EXERCISE INSTRUCTIONS -> Every record below must be written out exactly. Leave out the pictures.
════════
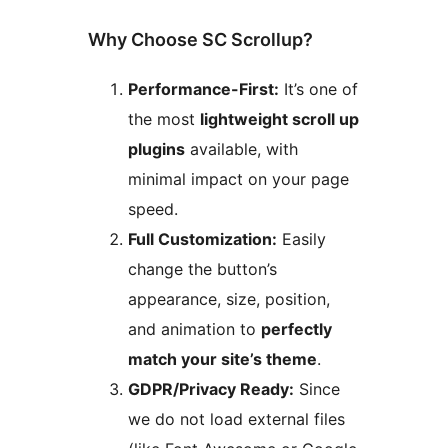
Why Choose SC Scrollup?
Performance-First:
It’s one of
the most
lightweight scroll up
plugins
available, with
minimal impact on your page
speed.
Full Customization:
Easily
change the button’s
appearance, size, position,
and animation to
perfectly
match your site’s theme
.
GDPR/Privacy Ready:
Since
we do not load external files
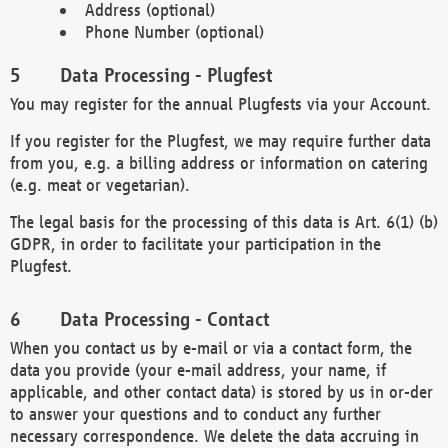
Address (optional)
Phone Number (optional)
Data Processing - Plugfest
You may register for the annual Plugfests via your Account.
If you register for the Plugfest, we may require further data
from you, e.g. a billing address or information on catering
(e.g. meat or vegetarian).
The legal basis for the processing of this data is Art. 6(1) (b)
GDPR, in order to facilitate your participation in the
Plugfest.
Data Processing - Contact
When you contact us by e-mail or via a contact form, the
data you provide (your e-mail address, your name, if
applicable, and other contact data) is stored by us in or-der
to answer your questions and to conduct any further
necessary correspondence. We delete the data accruing in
════════
ANSWER TO THIS TASK ->
Why Choose SC Scrollup?
Performance-First:
It’s one of
the most
lightweight scroll up
plugins
available, with
minimal impact on your page
speed.
Full Customization:
Easily
change the button’s
appearance, size, position,
and animation to
perfectly
match your site’s theme
.
GDPR/Privacy Ready:
Since
we do not load external files
Address (optional)
Phone Number (optional)
Data Processing - Plugfest
You may register for the annual Plugfests via your Account.
If you register for the Plugfest, we may require further data
from you, e.g. a billing address or information on catering
(e.g. meat or vegetarian).
The legal basis for the processing of this data is Art. 6(1) (b)
GDPR, in order to facilitate your participation in the
Plugfest.
Data Processing - Contact
When you contact us by e-mail or via a contact form, the
data you provide (your e-mail address, your name, if
applicable, and other contact data) is stored by us in or-der
to answer your questions and to conduct any further
necessary correspondence. We delete the data accruing in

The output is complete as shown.